Janji pembayaran mas-kawin dengan cara bilangan tahun ini sungguh bijaksana sekali. Sebab Musa adalah seorang yang tengah membuang diri ke Madyan. Kalau dia segera pulang ke Mesir jiwanya dalam bahaya. Kalau dia berdiam di Madyan sekian tahun, moga-moga ada perubahan-perubahan yang akan terjadi di Mesir dalam tahun-tahun yang dia lalui itu. Kalau terjadi perubahan dalam delapan tahun, dia boleh segera pulang. Kalau belum, dia boleh melanjutkan menggembala ternak dua tahun lagi. Lalu kata orang tua itu iagi, “Dan tidaklah aku hendak memberati engkau." Artinya moga-moga pekerjaan ini menyenangkan hatimu dan jangan engkau bimbang dengan daku, sebab aku majikan atau “induk semang"."Akan engkau dapati aku -insya Allah — termasuk orang yang baik-baik jua." (ujung ayat 27).
Ayat 28
“Dia berkata," (Musa menjawab), ‘Yang demikian itu adalah di antara aku dengan engkau." (pangkal ayat 28). Artinya bahwa Musa setuju dengan perjanjian yang dikemukakan oleh mertuanya tersebut. Dengan persetujuan itu terjadilah AQAD-NIKAH, yakni ijab dan qabul."Yang mana pun di antara kedua janji itu yang akan kupenuhi, maka tidaklah akan memberati atas diriku." Kalau hanya delapan tahun kesanggupanku, lepas jugalah hutangku, dan jika tidak aku cukupkan sepuluh tahun, mertua tidak akan kecil hati."Dan Allah adalah Saksi atas apa yang kita perkatakan ini." (ujung ayat 28).

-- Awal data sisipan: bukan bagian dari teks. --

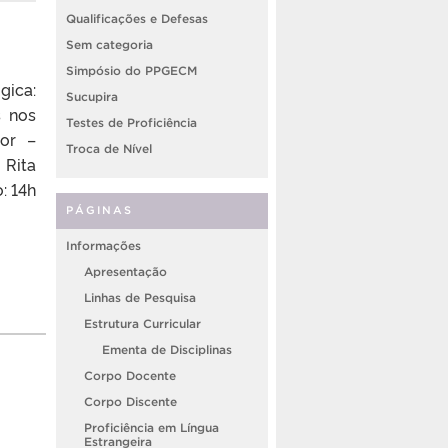
Qualificações e Defesas
Sem categoria
Simpósio do PPGECM
gica:
Sucupira
s nos
Testes de Proficiência
dor –
Troca de Nível
 Rita
: 14h
PÁGINAS
Informações
Apresentação
Linhas de Pesquisa
Estrutura Curricular
Ementa de Disciplinas
Corpo Docente
Corpo Discente
Proficiência em Língua
Estrangeira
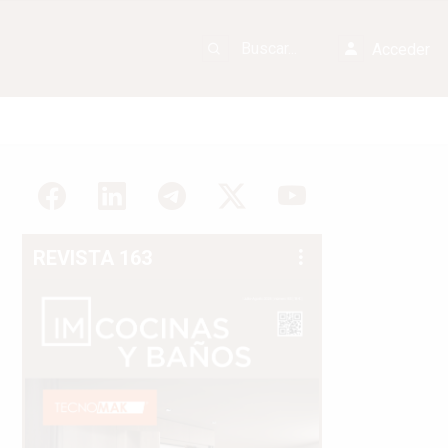
Acceder
REVISTA 163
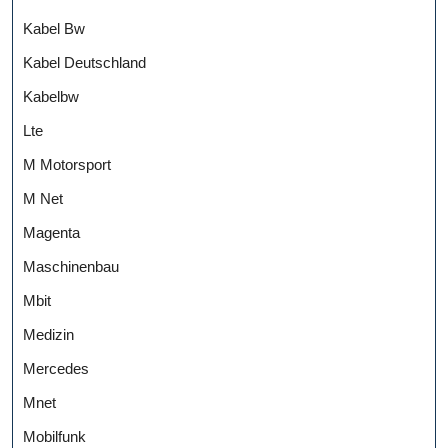
Kabel Bw
Kabel Deutschland
Kabelbw
Lte
M Motorsport
M Net
Magenta
Maschinenbau
Mbit
Medizin
Mercedes
Mnet
Mobilfunk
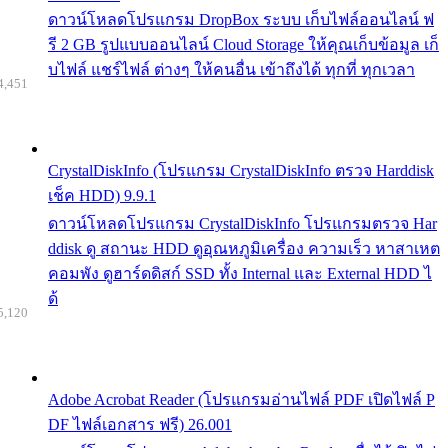
ดาวน์โหลดโปรแกรม DropBox ระบบ เก็บไฟล์ออนไลน์ ฟ
รี 2 GB รูปแบบออนไลน์ Cloud Storage ให้คุณเก็บข้อมูล เก็
บไฟล์ แชร์ไฟล์ ต่างๆ ให้คนอื่น เข้าถึงได้ ทุกที่ ทุกเวลา
4,451
CrystalDiskInfo (โปรแกรม CrystalDiskInfo ตรวจ Harddisk
เช็ค HDD) 9.9.1
ดาวน์โหลดโปรแกรม CrystalDiskInfo โปรแกรมตรวจ Har
ddisk ดู สถานะ HDD ดูอุณหภูมิเครื่อง ความเร็ว หาสาเหต
คอมพัง ดูฮาร์ดดิสก์ SSD ทั้ง Internal และ External HDD ไ
ด้
5,120
Adobe Acrobat Reader (โปรแกรมอ่านไฟล์ PDF เปิดไฟล์ P
DF ไฟล์เอกสาร ฟรี) 26.001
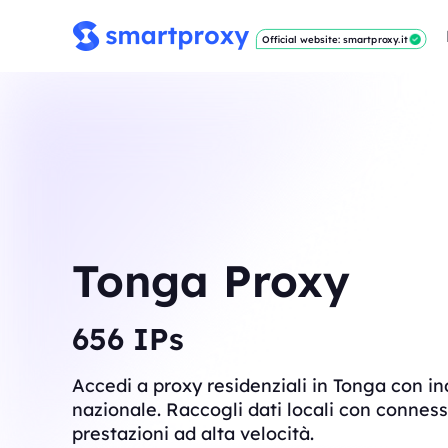
Official website: smartproxy.it
Tonga Proxy
657
IPs
Accedi a proxy residenziali in Tonga con indi
nazionale. Raccogli dati locali con connessi
prestazioni ad alta velocità.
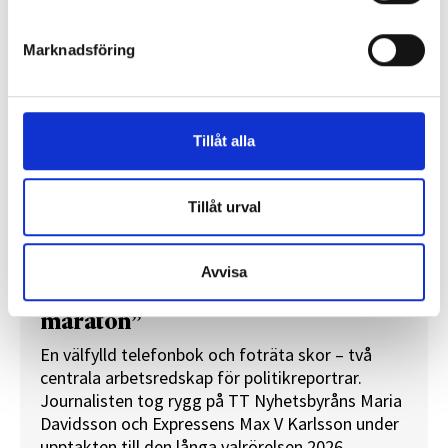
REPORTAGE
Marknadsföring
Tillåt alla
Tillåt urval
Avvisa
”Valåret känns som att sprinta ett
maraton”
En välfylld telefonbok och foträta skor – två
centrala arbetsredskap för politikreportrar.
Journalisten tog rygg på TT Nyhetsbyråns Maria
Davidsson och Expressens Max V Karlsson under
upptakten till den långa valrörelsen 2026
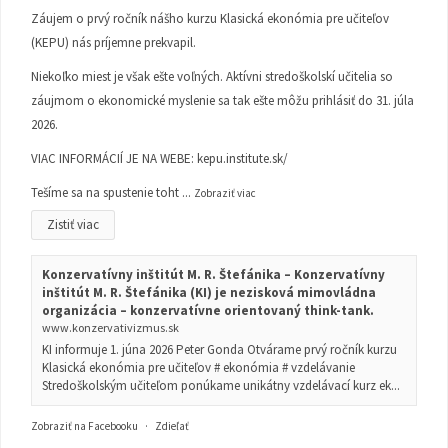
Záujem o prvý ročník nášho kurzu Klasická ekonómia pre učiteľov
(KEPU) nás príjemne prekvapil.
Niekoľko miest je však ešte voľných. Aktívni stredoškolskí učitelia so
záujmom o ekonomické myslenie sa tak ešte môžu prihlásiť do 31. júla
2026.
VIAC INFORMÁCIÍ JE NA WEBE:
kepu.institute.sk/
Tešíme sa na spustenie toht
...
Zobraziť viac
Zistiť viac
Konzervatívny inštitút M. R. Štefánika – Konzervatívny
inštitút M. R. Štefánika (KI) je nezisková mimovládna
organizácia – konzervatívne orientovaný think-tank.
www.konzervativizmus.sk
KI informuje 1. júna 2026 Peter Gonda Otvárame prvý ročník kurzu
Klasická ekonómia pre učiteľov # ekonómia # vzdelávanie
Stredoškolským učiteľom ponúkame unikátny vzdelávací kurz ek...
Zobraziť na Facebooku
·
Zdieľať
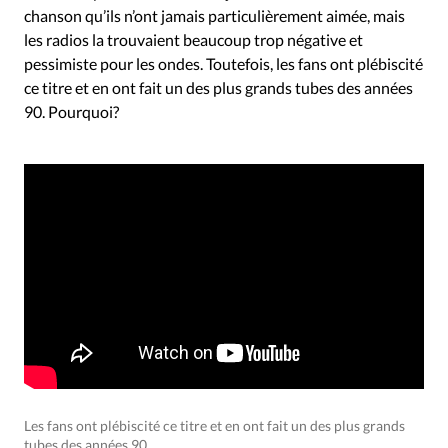
Édition: Internationale
chanson qu’ils n’ont jamais particulièrement aimée, mais
Devise:
CHF
les radios la trouvaient beaucoup trop négative et
pessimiste pour les ondes. Toutefois, les fans ont plébiscité
RUBRIQUES
ce titre et en ont fait un des plus grands tubes des années
Tous les articles
Actualité chrétienne
90. Pourquoi?
Actualité internationale
Chronique
Culture
Dossier
Eglises
Foi
Génération réveil
Monde
Opinions
Publireportage
Relations Aujourd'hui
Société
Tour du monde des Eglises
Trait d'Ixène
Vécu
Vie Intérieure
Les fans ont plébiscité ce titre et en ont fait un des plus grands
tubes des années 90.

Sejak itu berubah pulalah hidupnya, menjadi perubahan yang ketiga. Mulai menegakkan rumahtangga memikul tanggungjawab sebagai suami dan memikul tanggungjawab sebagai seorang yang menerima upah. Mulanya anak angkat istana yang dikasihi, setelah itu jadi orang pelarian yang sedang dikejar-kejar, sekarang berubah menjadi penggembala dan penerima upah, tinggal di negeri yang jauh, menambah pengalaman hidup yang serba pahit. Dalam mengiringkan kambing-kambing ternak di padang pasir yang luas, melihat patuhnya kambing dihalau mulailah Musa memikirkan zaman depan yang jauh, yang tengah dihadapi.